Task item: Please give the count of lines below with the string "Care" in them, and no other words.
Data to process: Begin
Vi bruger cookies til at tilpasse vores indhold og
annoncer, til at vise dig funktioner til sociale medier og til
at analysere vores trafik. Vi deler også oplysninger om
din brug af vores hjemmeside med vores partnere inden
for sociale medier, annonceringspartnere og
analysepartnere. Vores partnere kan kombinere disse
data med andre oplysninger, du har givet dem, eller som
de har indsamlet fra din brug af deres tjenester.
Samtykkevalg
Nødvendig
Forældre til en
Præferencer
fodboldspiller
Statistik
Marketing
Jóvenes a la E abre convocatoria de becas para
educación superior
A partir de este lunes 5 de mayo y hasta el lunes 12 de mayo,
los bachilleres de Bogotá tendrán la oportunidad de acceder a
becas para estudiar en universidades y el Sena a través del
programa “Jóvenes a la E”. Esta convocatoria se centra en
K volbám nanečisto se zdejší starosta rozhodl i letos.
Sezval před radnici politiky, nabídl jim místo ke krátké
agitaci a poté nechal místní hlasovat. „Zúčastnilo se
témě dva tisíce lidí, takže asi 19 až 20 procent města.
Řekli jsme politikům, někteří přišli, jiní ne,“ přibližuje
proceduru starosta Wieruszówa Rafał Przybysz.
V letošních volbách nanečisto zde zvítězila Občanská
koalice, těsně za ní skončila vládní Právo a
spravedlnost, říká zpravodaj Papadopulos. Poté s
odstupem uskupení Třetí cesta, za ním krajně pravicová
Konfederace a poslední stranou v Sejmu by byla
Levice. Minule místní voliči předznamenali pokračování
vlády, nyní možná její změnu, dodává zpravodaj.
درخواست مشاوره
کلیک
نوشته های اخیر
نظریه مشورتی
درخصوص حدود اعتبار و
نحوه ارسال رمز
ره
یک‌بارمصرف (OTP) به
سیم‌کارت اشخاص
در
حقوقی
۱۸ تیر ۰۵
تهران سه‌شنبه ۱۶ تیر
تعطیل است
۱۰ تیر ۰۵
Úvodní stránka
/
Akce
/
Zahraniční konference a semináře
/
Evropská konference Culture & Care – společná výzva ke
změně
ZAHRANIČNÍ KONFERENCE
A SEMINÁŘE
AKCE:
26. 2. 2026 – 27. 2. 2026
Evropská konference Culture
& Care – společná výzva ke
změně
Data to process: End
Data to process: Begin
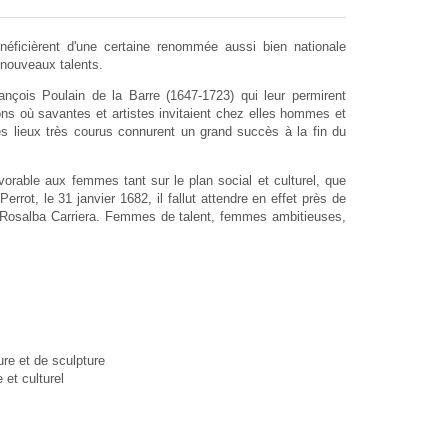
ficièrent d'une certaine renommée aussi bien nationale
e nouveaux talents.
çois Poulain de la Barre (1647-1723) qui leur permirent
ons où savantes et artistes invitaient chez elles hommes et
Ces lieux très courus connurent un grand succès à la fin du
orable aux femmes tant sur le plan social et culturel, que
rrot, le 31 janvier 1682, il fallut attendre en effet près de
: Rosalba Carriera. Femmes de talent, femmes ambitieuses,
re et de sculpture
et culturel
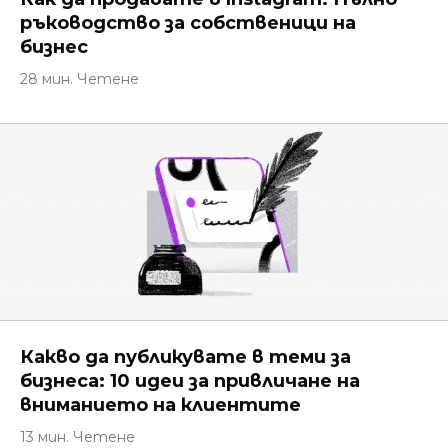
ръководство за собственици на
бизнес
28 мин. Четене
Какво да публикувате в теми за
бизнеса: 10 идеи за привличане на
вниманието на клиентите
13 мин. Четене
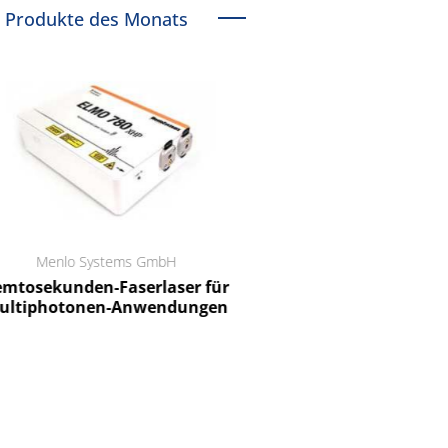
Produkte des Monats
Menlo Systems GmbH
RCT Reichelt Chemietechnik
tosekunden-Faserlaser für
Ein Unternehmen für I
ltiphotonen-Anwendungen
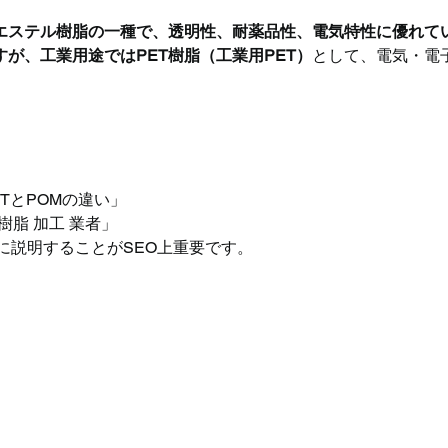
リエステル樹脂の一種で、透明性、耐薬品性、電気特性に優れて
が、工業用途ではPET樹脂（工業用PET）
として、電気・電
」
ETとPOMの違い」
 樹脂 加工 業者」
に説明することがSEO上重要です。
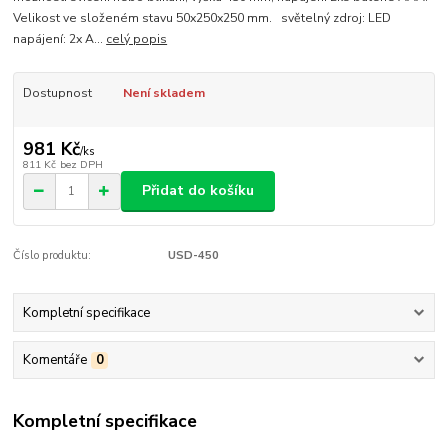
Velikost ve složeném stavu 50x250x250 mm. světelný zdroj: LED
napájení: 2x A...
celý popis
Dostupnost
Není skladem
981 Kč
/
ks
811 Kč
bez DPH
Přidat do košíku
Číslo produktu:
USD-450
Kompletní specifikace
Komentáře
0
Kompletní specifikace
Data to process: End
Your response: 2